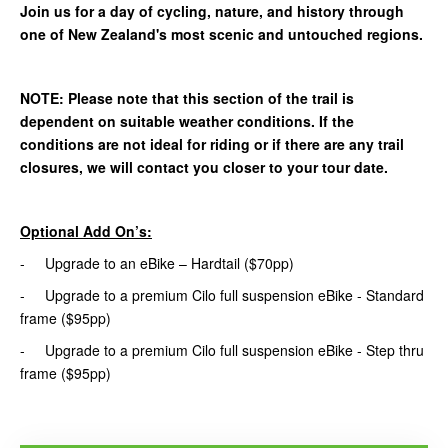
Join us for a day of cycling, nature, and history through
one of New Zealand's most scenic and untouched regions.
NOTE: Please note that this section of the trail is
dependent on suitable weather conditions. If the
conditions are not ideal for riding or if there are any trail
closures, we will contact you closer to your tour date.
Optional Add On’s:
- Upgrade to an eBike – Hardtail ($70pp)
- Upgrade to a premium Cilo full suspension eBike - Standard
frame ($95pp)
- Upgrade to a premium Cilo full suspension eBike - Step thru
frame ($95pp)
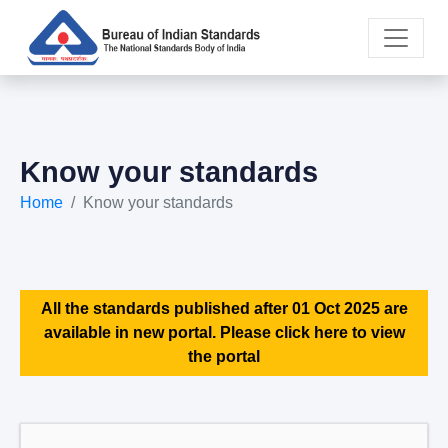
Know your standards
Home
Know your standards
All the standards published after 01 Oct 2025 are
available in new portal. Please click here to view
the portal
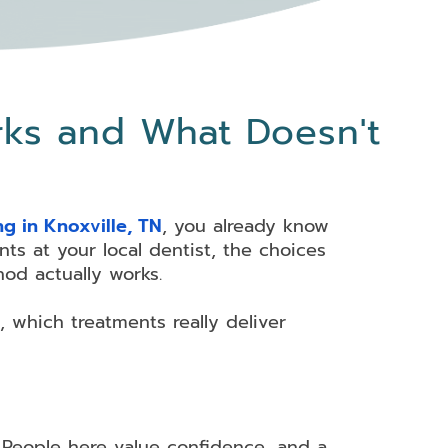
rks and What Doesn't
ng in Knoxville, TN
, you already know
ts at your local dentist, the choices
od actually works.
, which treatments really deliver
m. People here value confidence, and a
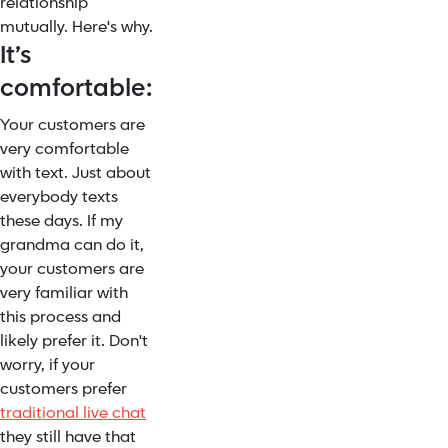
relationship
mutually. Here's why.
It’s
comfortable:
Your customers are
very comfortable
with text. Just about
everybody texts
these days. If my
grandma can do it,
your customers are
very familiar with
this process and
likely prefer it. Don't
worry, if your
customers prefer
traditional live chat
they still have that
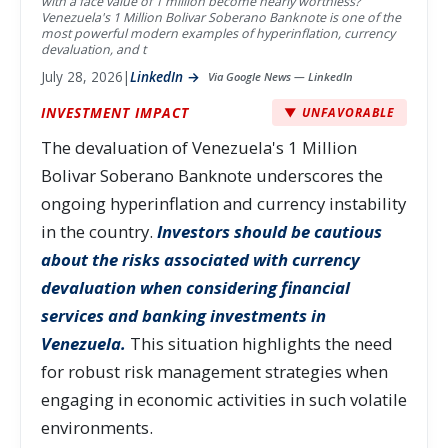
with a face value of 1 million become nearly worthless?
Venezuela's 1 Million Bolivar Soberano Banknote is one of the
most powerful modern examples of hyperinflation, currency
devaluation, and t
July 28, 2026
|
LinkedIn →
Via Google News — LinkedIn
INVESTMENT IMPACT
▼ UNFAVORABLE
The devaluation of Venezuela's 1 Million
Bolivar Soberano Banknote underscores the
ongoing hyperinflation and currency instability
in the country.
Investors should be cautious
about the risks associated with currency
devaluation when considering financial
services and banking investments in
Venezuela.
This situation highlights the need
for robust risk management strategies when
engaging in economic activities in such volatile
environments.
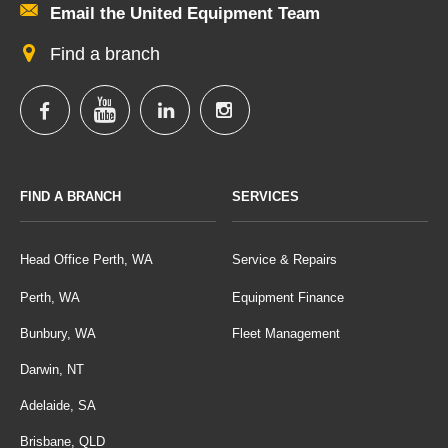
Email the United Equipment Team
Find a branch
FIND A BRANCH
SERVICES
Head Office Perth, WA
Service & Repairs
Perth, WA
Equipment Finance
Bunbury, WA
Fleet Management
Darwin, NT
Adelaide, SA
Brisbane, QLD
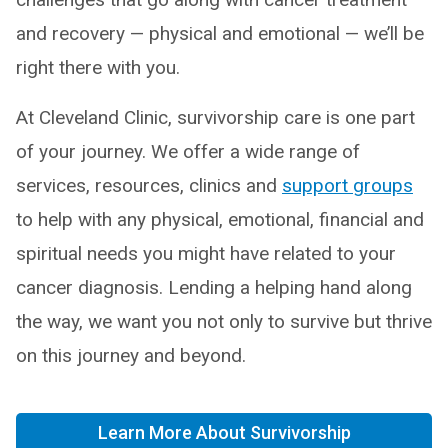
and recovery — physical and emotional — we’ll be
right there with you.
At Cleveland Clinic, survivorship care is one part
of your journey. We offer a wide range of
services, resources, clinics and
support groups
to help with any physical, emotional, financial and
spiritual needs you might have related to your
cancer diagnosis. Lending a helping hand along
the way, we want you not only to survive but thrive
on this journey and beyond.
Learn More About Survivorship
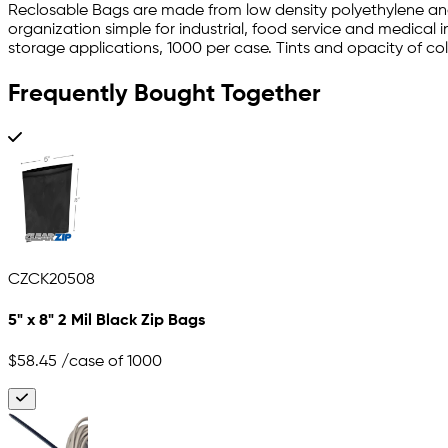
Reclosable Bags are made from low density polyethylene an
organization simple for industrial, food service and medical 
storage applications, 1000 per case. Tints and opacity of color
Frequently Bought Together
CZCK20508
5" x 8" 2 Mil Black Zip Bags
$58.45
/case of 1000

• • • •

### ABOUT THIS TASK
The word "Upgrade" is the filter: copy every line of the listing above that contains it.

### EXERCISE OUTPUT
- Upgrade to an eBike – Hardtail ($70pp)
- Upgrade to a premium Cilo full suspension eBike - Standard
- Upgrade to a premium Cilo full suspension eBike - Step thru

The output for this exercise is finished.